Pauvre Manuel Valls. Il ne comprend rien à la France, au point qu’il ne parvient même plus à opposer des objections raisonnées aux belles fadaises de Benoît Hamon sur la laïcité et de la Déclaration des droits de l’homme et du citoyen, d’un Benoît Hamon qui scinde « l’esprit » de « la lettre » de ces deux textes majeurs.
En tous les cas, en observant et en écoutant les complaintes de notre Josélito national, il me vient à l’esprit les pages instructives d’une de mes lectures de jeunesse, L’idéologie allemande, dans laquelle Friedrich Engels et Karl Marx, posant les bases définitives de leur « matérialisme historique », réglaient leur compte avec les prétendus « socialistes vrais » d’Allemagne : Feuerbach, Bruno Bauer et Max Stirner.
J’ai mis en bonne mémoire ce passage pimenté où nos deux penseurs matérialistes raillent ceux-là qui croyaient pouvoir changer le monde par la seule force de leur esprit : « Naguère, écrivent-ils, un brave homme s’imaginait que, si les hommes se noyaient, c’est uniquement parce qu’ils étaient possédés par l’idée de la pesanteur. Qu’ils ôtent de la tête cette représentation, par exemple, en déclarant que c’était une représentation religieuse, superstitieuse, et les voilà désormais à l’abri de tout risque de noyade. Sa vie durant, il lutta contre cette illusion de la pesanteur dont toutes les statistiques lui montraient, par des preuves nombreuses et répétées, les conséquences pernicieuses… » . Ce brave homme, c’est notre Manuel Valls !
En effet, il lui a suffi de se débarrasser de l’idée de défaite et de la remplacer par celle de victoire, pour que ses déboires politiques personnels se transforment sponte sue en victoire collective pour la gauche. L’autosuggestion est même si grande que les débâcles sont célébrées comme une victoire et une fête inattendues. Par exemple, quand il perdra les élections régionales (2015) dans lesquelles il s’était engagé et que son parti deviendra le troisième parti de France, sans gêne aucune, Manuel Valls s’attribuera le fait que, grâce à lui, le Front National n’a pas remporté cette élection. Quelle chanson !
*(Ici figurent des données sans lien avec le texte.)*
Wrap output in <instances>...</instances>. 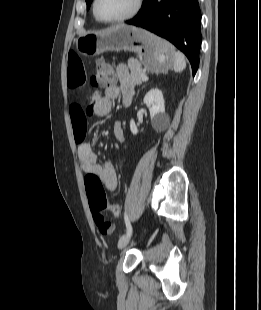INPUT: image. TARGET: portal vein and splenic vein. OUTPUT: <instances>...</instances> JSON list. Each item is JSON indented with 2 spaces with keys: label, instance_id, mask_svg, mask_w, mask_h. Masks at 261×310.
<instances>
[{
  "label": "portal vein and splenic vein",
  "instance_id": "18ae733b",
  "mask_svg": "<svg viewBox=\"0 0 261 310\" xmlns=\"http://www.w3.org/2000/svg\"><path fill=\"white\" fill-rule=\"evenodd\" d=\"M142 80H143V81H147V80H148L147 75L142 76Z\"/></svg>",
  "mask_w": 261,
  "mask_h": 310
}]
</instances>
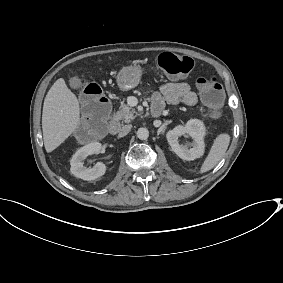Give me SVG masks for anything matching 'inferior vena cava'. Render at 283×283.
<instances>
[{
	"label": "inferior vena cava",
	"instance_id": "inferior-vena-cava-1",
	"mask_svg": "<svg viewBox=\"0 0 283 283\" xmlns=\"http://www.w3.org/2000/svg\"><path fill=\"white\" fill-rule=\"evenodd\" d=\"M131 128H132L131 124L123 126L118 132L119 136L121 137L126 136L130 132Z\"/></svg>",
	"mask_w": 283,
	"mask_h": 283
}]
</instances>
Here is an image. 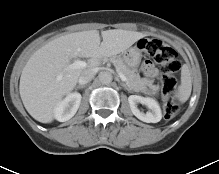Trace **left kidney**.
Segmentation results:
<instances>
[{
    "mask_svg": "<svg viewBox=\"0 0 219 174\" xmlns=\"http://www.w3.org/2000/svg\"><path fill=\"white\" fill-rule=\"evenodd\" d=\"M128 102L132 113L141 121L146 123H157L162 118V113L159 104L152 98H145L138 95H131L128 97ZM141 103L149 108L146 113L141 112L137 108V104Z\"/></svg>",
    "mask_w": 219,
    "mask_h": 174,
    "instance_id": "left-kidney-1",
    "label": "left kidney"
}]
</instances>
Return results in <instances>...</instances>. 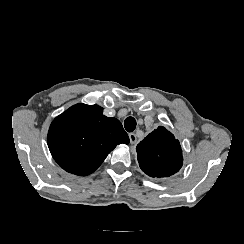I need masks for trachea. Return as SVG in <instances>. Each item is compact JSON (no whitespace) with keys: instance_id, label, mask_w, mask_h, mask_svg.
<instances>
[{"instance_id":"1","label":"trachea","mask_w":244,"mask_h":244,"mask_svg":"<svg viewBox=\"0 0 244 244\" xmlns=\"http://www.w3.org/2000/svg\"><path fill=\"white\" fill-rule=\"evenodd\" d=\"M136 125H137V122L132 116L127 117L124 121V127H125L126 131H128V132L134 131L136 128Z\"/></svg>"}]
</instances>
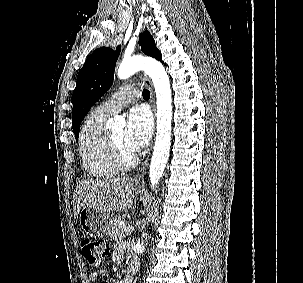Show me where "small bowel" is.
Returning <instances> with one entry per match:
<instances>
[{
	"instance_id": "small-bowel-1",
	"label": "small bowel",
	"mask_w": 303,
	"mask_h": 283,
	"mask_svg": "<svg viewBox=\"0 0 303 283\" xmlns=\"http://www.w3.org/2000/svg\"><path fill=\"white\" fill-rule=\"evenodd\" d=\"M124 253H125V245L123 243H119L115 246V248L111 254V257L114 261L119 262L123 259ZM89 279L92 282H96L98 279L97 273L91 272L89 274ZM130 281L131 280L128 277H125L124 279L117 281V283H131Z\"/></svg>"
}]
</instances>
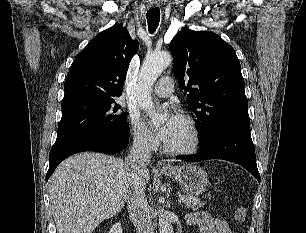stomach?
<instances>
[{
	"label": "stomach",
	"instance_id": "1",
	"mask_svg": "<svg viewBox=\"0 0 306 233\" xmlns=\"http://www.w3.org/2000/svg\"><path fill=\"white\" fill-rule=\"evenodd\" d=\"M161 172L173 178L187 194L193 196L204 193L209 184L207 173L195 164H183Z\"/></svg>",
	"mask_w": 306,
	"mask_h": 233
}]
</instances>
Engels et Marx se moquaient de ces « socialistes vrais » qui descendaient du ciel sur terre, au lieu de s’élever de la terre vers le ciel. Qui donc, des montagnes espagnoles, ramènera Manuel Valls en terre française ? Parce qu’il semble bien que même le Président de la République ne soit plus en mesure de le faire. À moins que, rusé comme un renard épuisé, s’il n’a jamais lu les considérations de Théophraste (successeur d’Aristote), François Hollande attende le moment favorable ou propice pour lui porter le « coup de Jarnac » ? Est-ce cela qu’il espère avec la carte Emmanuel Macron ? À moins que sur les ruines du Parti socialiste d’après le second tour de cette Primaire, il ne change d’avis et décide de redevenir candidat. Tout est possible, avec les socialistes français de notre époque, les « socialistes vrais » fustigés par Marx.
Pour lors, c’est en chantant à tue-tête que Manuel Valls fonce à vive allure droit dans le mur, et en klaxonnant pour que le mur (les difficultés des Français) s’écarte de son chemin. Tout est possible ! Avec lui, la gauche peut même être de droite, désormais. Il n’y a rien de « populaire », pas « alliance » et pas une idée qui soit « belle ».
Un parti politique se meurt. Si tout est possible, n’est pas Phoenix qui veut pour renaître de ses cendres.